Quando se elucida a função do editor e se esmiúçam suas responsabilidades, podemos nos indagar se é humanamente possível suportar tantas questões bombardeando o universo mental durante de uma reunião de pauta, ao longo de um dia, de um mês, no decorrer de uma vida. Qual a expectativa de vida de um editor? Quantos comprimidos são necessários para que consiga dormir? Toma quantos litros de café por dia para que suporte não dormir? Enfim, estas dúvidas podem martelar a cabeça daqueles que se deparam com a realidade da prática editorial. Uma vida de permanentes conflitos, auto-avaliações, gerências, decisões, escolhas, e o que mais incomoda é saber que existem pessoas que escolhem espontaneamente esta vida para si. Dentro de uma empresa, o cargo de editor é o mais ilustre. O lugar mais alto no pódio. Mas, ele exige tanto, consome tanta energia, que esgota qualquer possibilidade de comemoração, principalmente diante de tantas críticas e insatisfações. Afinal, nunca será suficiente. Haverá descontentamento por parte dos empresários donos do capital investido, por parte dos jornalistas sob sua orientação, dos assinantes de seu material, e do mercado no qual se insere. Para Juarez Bahia, o trunfo do editor é sua própria consciência na hora de dar a última palavra, pois ainda que sensível às ponderações dos que o cercam, estará baseado apenas naquilo que acredita no momento da decisão.
Com tantos apelos humanos, a rotina jornalística é tão rica em termos de conflitos que poderia saciar toda fome dos roteiristas de plantão e, por isso, não passaram despercebidos dos holofotes cinematográficos. Vários são os filmes que contemplam esta rotina com seu fluxo intenso, suas investigações, decisões, e dilemas. Em geral, idealizam-se as pautas e reportagens como grandes aventuras, e o papel do jornalista como algo parecido com o de um super herói. Exemplos disso podem ser observados desde os quadrinhos do belga Hergé, com seu protagonista, Tintim, passando pelas aventuras heróicas de Super-Homem (o contido Clark Kent do Planeta Diário), do Homem Aranha (que tirava fotos pra um tablóide), até universo mais real de Todos os Homens do Presidente, The Paper, Cidade de Deus e, o mais recente, State of Play. Assistir a estes filmes com olhar acadêmico equivale a ponderar sobre a função exercida pelo jornalismo, e pelos atores do universo jornalístico. Em cada uma das histórias podemos notar a forma como são interpretadas a funções e o alcance dos produtores de informação.
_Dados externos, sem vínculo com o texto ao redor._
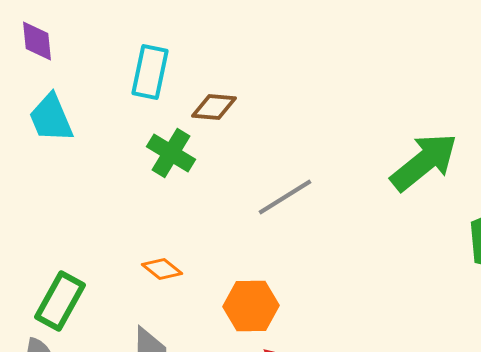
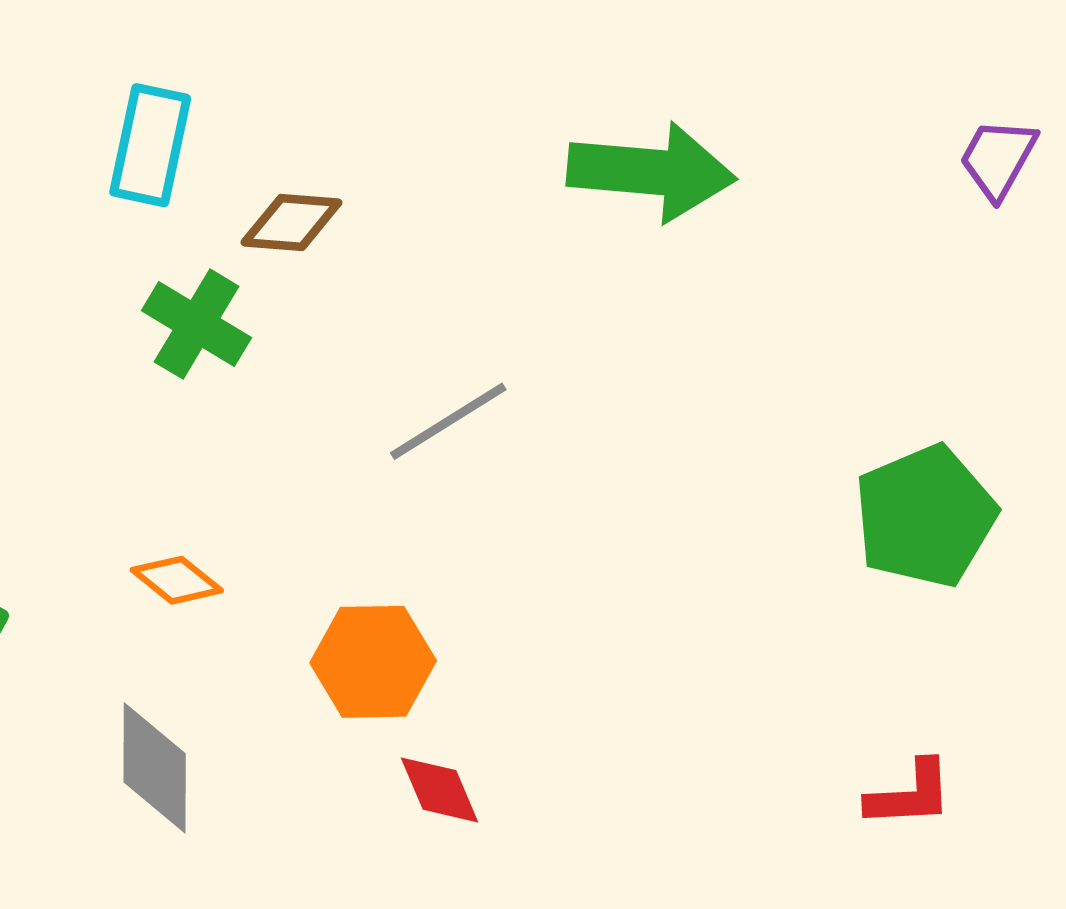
green arrow: (424, 162) -> (651, 172), moved, turned 44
Além disso, o trato de alguns desses filmes com o produto informação, sugere a quem os assiste a relevância atribuída pelos profissionais da imprensa, bem como a delicadeza com a qual tratam do assunto. Nem todos personificam no editor a síntese dos questionamentos de ordem moral ou psicológica, costumam-se atribuir estes dilemas ao jornalista-repórter. No geral, em filmes de ficção, os editores são tidos como mercenários, capitalistas em busca de uma tiragem maior para seu produto.
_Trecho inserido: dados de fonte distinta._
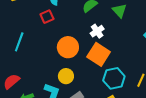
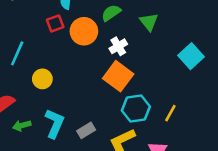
orange circle: (68, 47) -> (84, 31), moved
yellow circle: (66, 76) -> (42, 79), moved

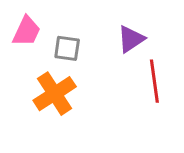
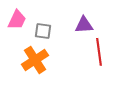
purple triangle: (131, 39) -> (84, 25), turned 30

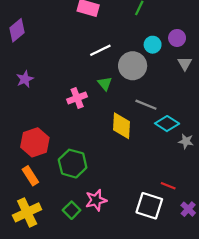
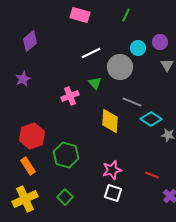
purple diamond: (17, 30) -> (30, 41), moved
pink star: (96, 200) -> (112, 170), moved
white square: (149, 206) -> (113, 193), moved, size x0.7

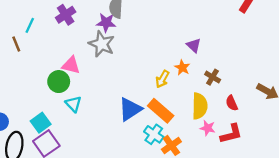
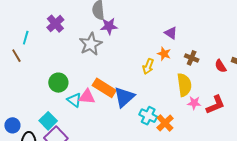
purple star: (106, 23) -> (109, 26), moved
gray star: (102, 44) -> (91, 44), turned 30
pink triangle: (71, 65) -> (87, 97), moved
red semicircle: (232, 103) -> (221, 66), moved
orange rectangle: (161, 111) -> (104, 88), moved

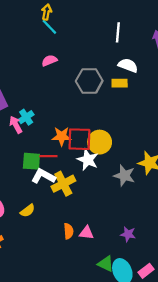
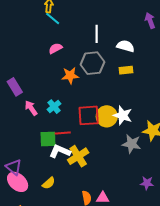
white line: (118, 32) -> (97, 34), moved
yellow rectangle: (120, 83) -> (126, 70), moved
cyan cross: (26, 117) -> (54, 107), moved
orange star: (62, 136) -> (70, 76), moved
white star: (88, 160) -> (123, 115), moved
purple star: (128, 234) -> (147, 183), moved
Mas é necessário que se saiba que nem sempre é assim. Deve-se humanizar o papel do editor, e desmistificar o jornalista como herói, pois nem sempre este o é. Não existem personagens e condutas definidas, cabe a cada um a construção de suas diretrizes, as quais nortearão sua maneira de produzir. Juarez Bahia defende que a função do editor exige uma longa e solitária jornada, voltada a atender o leitor, ouvinte e espectador com a mesma dedicação de um político ao eleitor, e não só. Sua prioridade, portanto, é o destinatário da notícia, por quem busca superar entre outras coisas os desafios de espaço e tempo. O produto final está sob sua responsabilidade e com esse compromisso o editor se move entre regras cujos extremos são o lucro e a honra. Aos editores cabe fazer com que suas publicações sejam indispensáveis. Ele é quem deve compatibilizar o trabalho coletivo com os prazos industriais estabelecidos pelo horário de fechamento do jornal. Luiz Costa Pereira Júnior afirma que ser editor é um teste de caráter, e acerta em cheio nesta afirmação. Continua, dizendo que é ele quem talvez mais revele de si na operação do próprio trabalho. Pois claro, é por meio de suas decisões e opções que se revela e é o único que tem aval para expor seus direcionamentos. O editor possui o conhecimento do alcance de seu poder tanto internamente quanto externamente à empresa jornalística, o que amplia o grau dos dilemas reinantes em suas reflexões. Publicar ou não publicar? Destacar ou não? Averiguar antes de provocar o furo?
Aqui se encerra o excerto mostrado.